• [DATASET ENTRIES]
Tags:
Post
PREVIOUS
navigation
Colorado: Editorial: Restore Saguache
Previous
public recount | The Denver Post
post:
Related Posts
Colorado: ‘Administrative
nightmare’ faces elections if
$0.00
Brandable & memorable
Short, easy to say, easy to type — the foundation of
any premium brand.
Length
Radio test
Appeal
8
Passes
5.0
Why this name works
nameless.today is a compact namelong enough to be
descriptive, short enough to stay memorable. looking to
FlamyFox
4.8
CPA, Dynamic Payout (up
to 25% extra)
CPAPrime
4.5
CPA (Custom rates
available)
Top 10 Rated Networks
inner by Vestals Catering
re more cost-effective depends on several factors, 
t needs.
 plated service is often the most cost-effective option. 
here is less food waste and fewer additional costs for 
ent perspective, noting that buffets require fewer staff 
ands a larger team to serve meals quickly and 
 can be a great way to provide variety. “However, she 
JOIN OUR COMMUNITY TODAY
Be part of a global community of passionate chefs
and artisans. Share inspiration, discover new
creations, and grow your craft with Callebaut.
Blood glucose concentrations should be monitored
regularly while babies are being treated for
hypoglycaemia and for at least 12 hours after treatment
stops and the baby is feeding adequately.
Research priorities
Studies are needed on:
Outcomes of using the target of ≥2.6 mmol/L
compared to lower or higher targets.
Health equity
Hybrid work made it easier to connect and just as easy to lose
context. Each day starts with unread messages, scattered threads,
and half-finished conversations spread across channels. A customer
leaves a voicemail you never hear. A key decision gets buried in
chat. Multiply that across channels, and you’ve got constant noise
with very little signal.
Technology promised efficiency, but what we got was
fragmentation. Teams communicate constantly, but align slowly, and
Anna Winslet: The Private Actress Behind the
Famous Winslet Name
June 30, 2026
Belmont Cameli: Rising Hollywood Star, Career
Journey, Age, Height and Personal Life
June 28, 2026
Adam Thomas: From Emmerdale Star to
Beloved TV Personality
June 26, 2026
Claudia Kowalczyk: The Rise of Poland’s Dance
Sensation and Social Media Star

• [EXERCISE GOAL] What are the lines above that hold the string "effective"? Copy them.

• [OUTPUT]
re more cost-effective depends on several factors, 
 plated service is often the most cost-effective option. 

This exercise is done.